__INFORMATION SUPPLIED__.

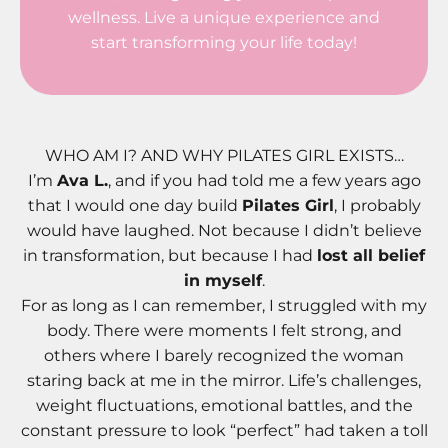
wellness. Live a unique experience and
start transforming your life today!
WHO AM I? AND WHY PILATES GIRL EXISTS…
I’m
Ava L.
, and if you had told me a few years ago
that I would one day build
Pilates Girl
, I probably
would have laughed. Not because I didn’t believe
in transformation, but because I had
lost all belief
in myself
.
For as long as I can remember, I struggled with my
body. There were moments I felt strong, and
others where I barely recognized the woman
staring back at me in the mirror. Life’s challenges,
weight fluctuations, emotional battles, and the
constant pressure to look “perfect” had taken a toll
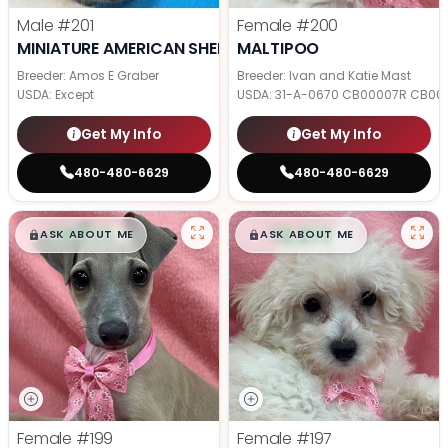
Male
#201
Female
#200
MINIATURE AMERICAN SHEPHERD
MALTIPOO
Breeder: Amos E Graber
Breeder: Ivan and Katie Mast
USDA:
Except
USDA:
31-A-0670 CB00007R CB00
Get My Info
Get My Info
480-480-6629
480-480-6629
$
,
99
$
,
99
█
█
█
█
ASK ABOUT ME
ASK ABOUT ME
Female
#199
Female
#197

__ACTIVITY__. If the string "because" is in a line of the entries, pick that line out.

__ANSWER SECTION__.
would have laughed. Not because I didn’t believe
in transformation, but because I had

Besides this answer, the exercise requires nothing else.